I don?t know which piece of code could make this failure.

[FlashBurn]

Ok, maybe it?s needed to also have a look at my scheduler code! I attach it, because it is to much to post it.

This is my thread struc:

Code: Select all

struc thread_t
{
   .queue_prev      rd 1
   .queue_next      rd 1
   .prev         rd 1
   .next         rd 1
   .owner         rd 1
   .pd            rd 1
   .esp0         rd 1
   .esp3         rd 1
   .flags         rd 1
   .priority      rd 1
   .dyn_prio      rd 1
   .time2run      rd 1
   .deadline      rd 1
   .free_start      rd 1
   .free_end      rd 1
   .name         rb 32
   .ptr2fpu      rd 1
   .fpu         rb 524
   .size_t         rb 0
}

And this is the cpu struc:

Code: Select all

struc cpu_t
{
   .timer            rd 2
   .schdl_act_thread   rd 1
   .scheduler_flags    rd 1
   .scheduler_esp      rd 1
   .fs               rd 1
   .gs               rd 1
   .tss            rd 1
   .idle_thread      rd 1
   .size_t            rb 0
}

[Pype.Clicker]

i'm not 100% sure it could occur, but what i fear is that there is some race condition between the "spinlock release" and the call to the scheduler. It will depend on how you actually use the semaphore (lack time to make full sense of your ASM stuff, sorry) but let's say:

- thread A acquire spinlock, it sets itself to "i'm going to sleep on the semaphore"
- thread A releases spinlock and enters the scheduler
- thread B now grab the spinlock, access the semaphore and see it should wake up thread A before the scheduler is done releasing putting thread A to sleep

Probably each thread itself should be protected by a spinlock that the scheduler releases only _after_ it's done switching off and that it will take before it switches to that thread.

[Candy]

Probably each thread itself should be protected by a spinlock that the scheduler releases only _after_ it's done switching off and that it will take before it switches to that thread.

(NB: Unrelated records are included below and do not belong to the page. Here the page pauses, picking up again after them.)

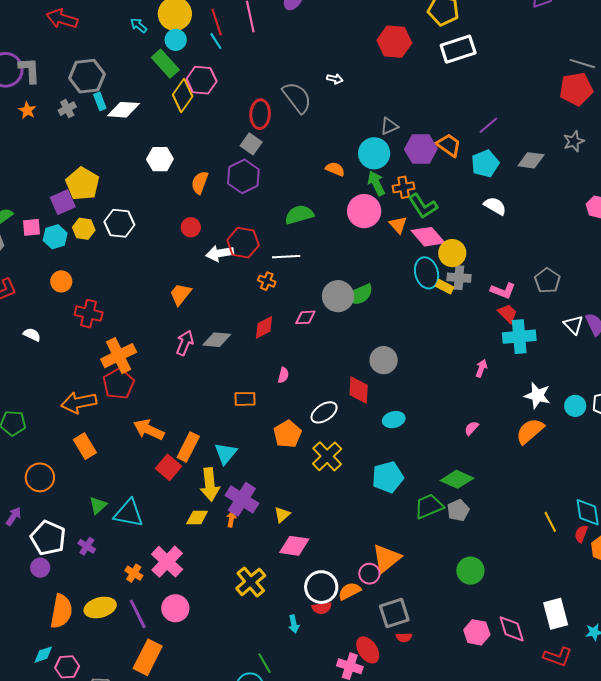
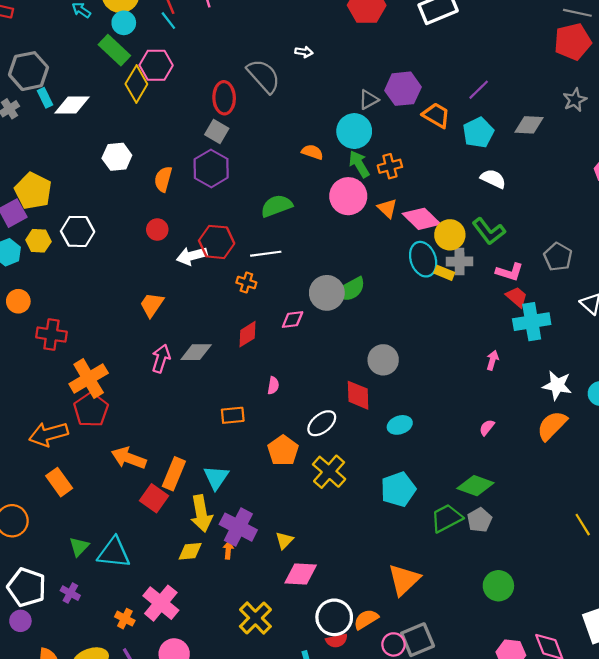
purple hexagon: (421, 149) -> (403, 89), moved
green L-shape: (423, 206) -> (489, 231), moved
pink circle: (369, 574) -> (394, 644), moved

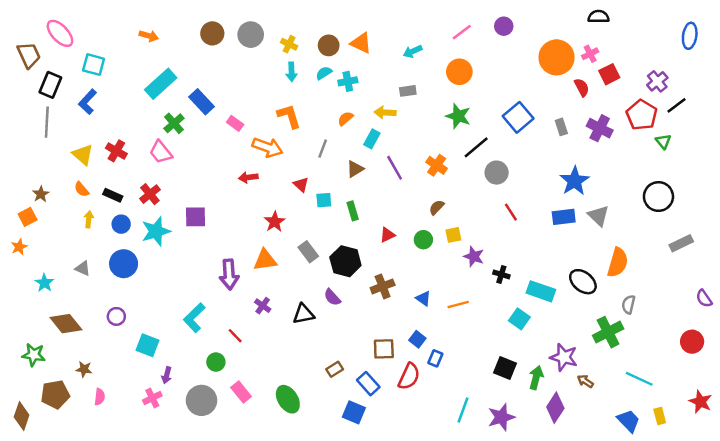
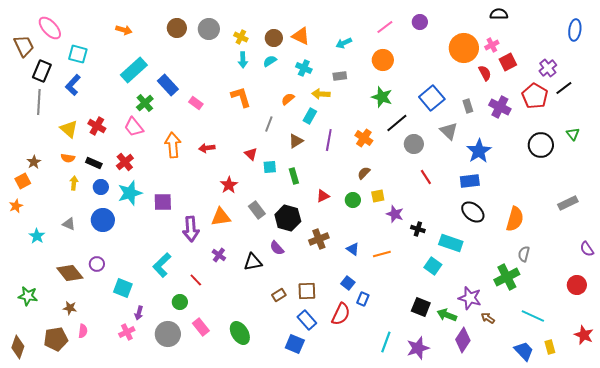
cyan cross: (348, 81) -> (304, 68), moved, turned 35
green triangle: (663, 141) -> (573, 134), moved
orange arrow: (267, 147) -> (173, 145), moved, turned -115
purple line: (395, 168) -> (329, 140), turned 40
orange semicircle: (82, 189) -> (68, 158), turned -40
black circle: (658, 197) -> (541, 145), moved
gray triangle: (599, 216) -> (449, 131), moved
purple square: (196, 217) -> (163, 202), moved
black ellipse: (583, 282) -> (473, 212), moved
brown diamond: (66, 324) -> (70, 273), moved
brown square: (384, 349) -> (307, 291), moved
brown rectangle: (335, 369) -> (279, 295), moved
green arrow: (536, 378) -> (447, 315), turned -84
brown pentagon: (55, 394) -> (56, 339), moved

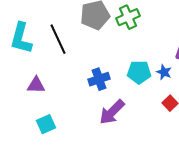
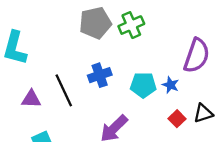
black line: (58, 39) -> (64, 90), moved
blue cross: (99, 79) -> (100, 75), moved

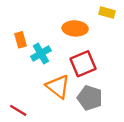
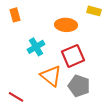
orange rectangle: (20, 40) -> (15, 15), moved

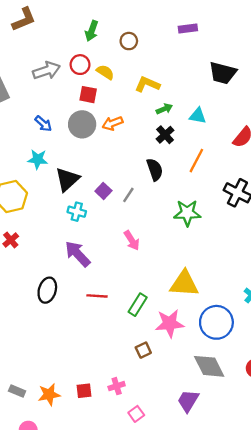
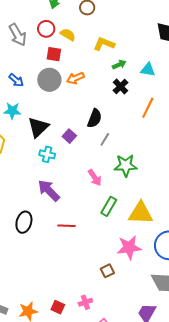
gray arrow: (46, 71) -> (18, 35), turned 80
black semicircle: (155, 170) -> (95, 118), moved, turned 42
gray line: (128, 195) -> (105, 139), moved
green star: (187, 213) -> (126, 165), moved
green rectangle: (138, 305) -> (109, 206), moved
red square: (84, 391) -> (58, 307), turned 32

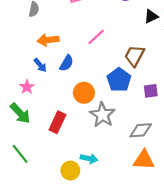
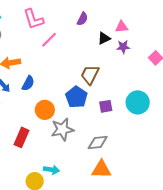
pink line: (96, 37) -> (49, 40), moved
gray star: (102, 115) -> (62, 129), turned 30

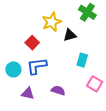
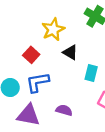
black triangle: (70, 35) -> (70, 52), moved, turned 48
purple triangle: (28, 93) -> (28, 115), size x1.5

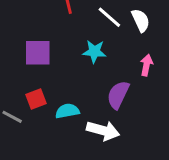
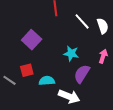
cyan star: (94, 51) -> (71, 53), moved
purple square: (38, 53) -> (32, 40), turned 36

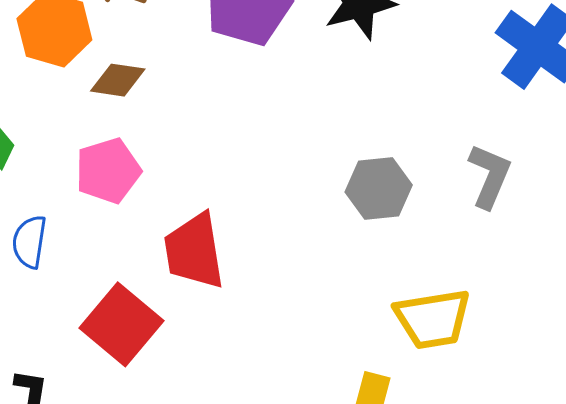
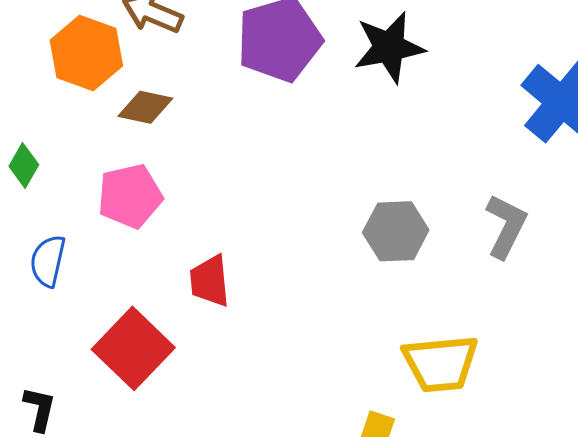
red trapezoid: (194, 251) -> (210, 281), size x0.7

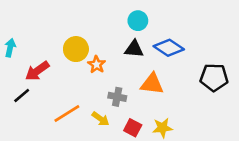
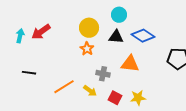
yellow circle: (76, 49) -> (89, 28), moved
red arrow: (37, 71) -> (41, 32), moved
black line: (22, 95) -> (29, 73), turned 48

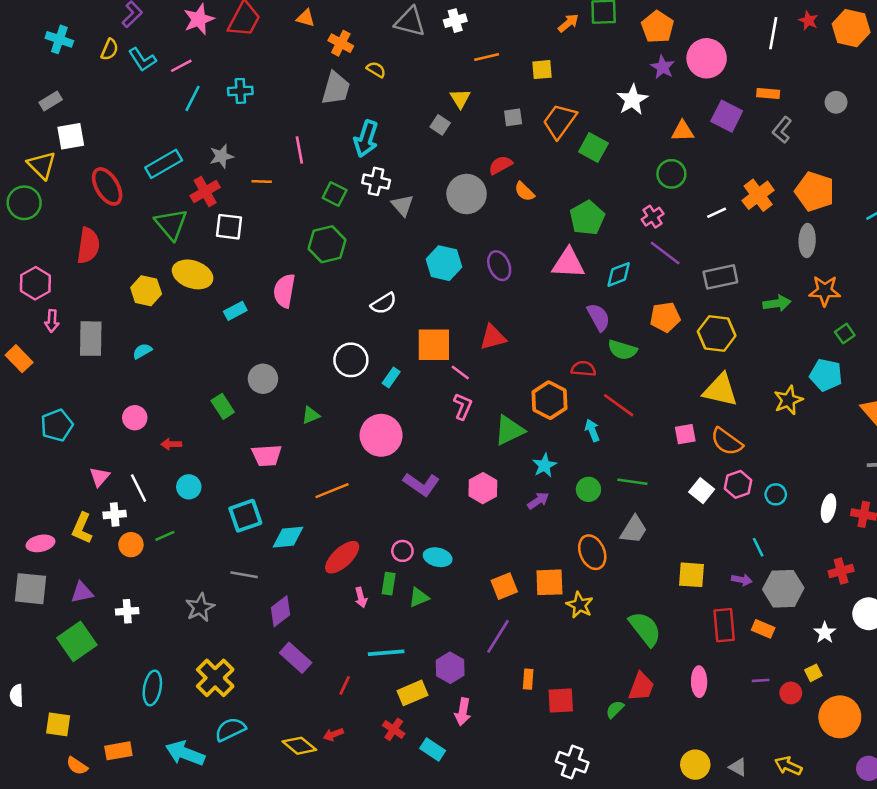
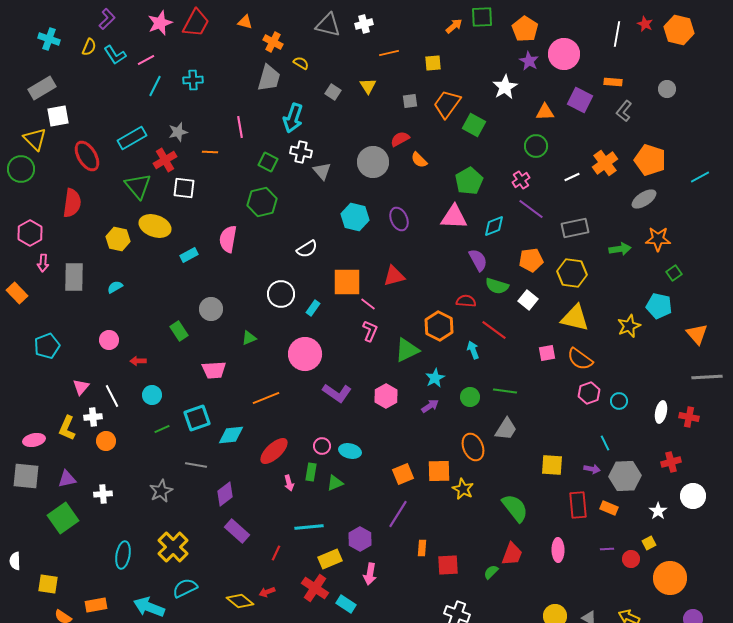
gray rectangle: (51, 101) -> (42, 88), size x1.5
gray square: (440, 125) -> (333, 92), moved
gray ellipse: (807, 241) -> (644, 199), turned 55
white square: (702, 491) -> (528, 300), moved
green line: (165, 536) -> (162, 429), moved
red cross: (394, 729) -> (315, 588), size x1.5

You could also store "suspended wakeups" which is a variable that you increment whenever a wakeup is done while the thread is still awake. When it falls asleep you instantly wake it up and decrease the counter.

I think that should work against such a race condition.

[FlashBurn]

Thanks for your replies! This is a point I didn?t think of and I will test it today evening. Maybe I should overthink how I handle this.

[FlashBurn]

Ok, it took some days till I found time to do some coding But I have a solution - it?s not the best - I set a flag "THREAD_SEMAPHORE" and write the address of the spinlock into the wait field of the thread struc and when the scheduler sees the flag it will release the lock!

I will also test the variant from Pype with the spinlock. But this has to have time.

[FlashBurn]

I used Pype?s solution, because I didn?t like mine. Now everything wqith semaphores is working and I can go on coding more important things, like the slab allocator.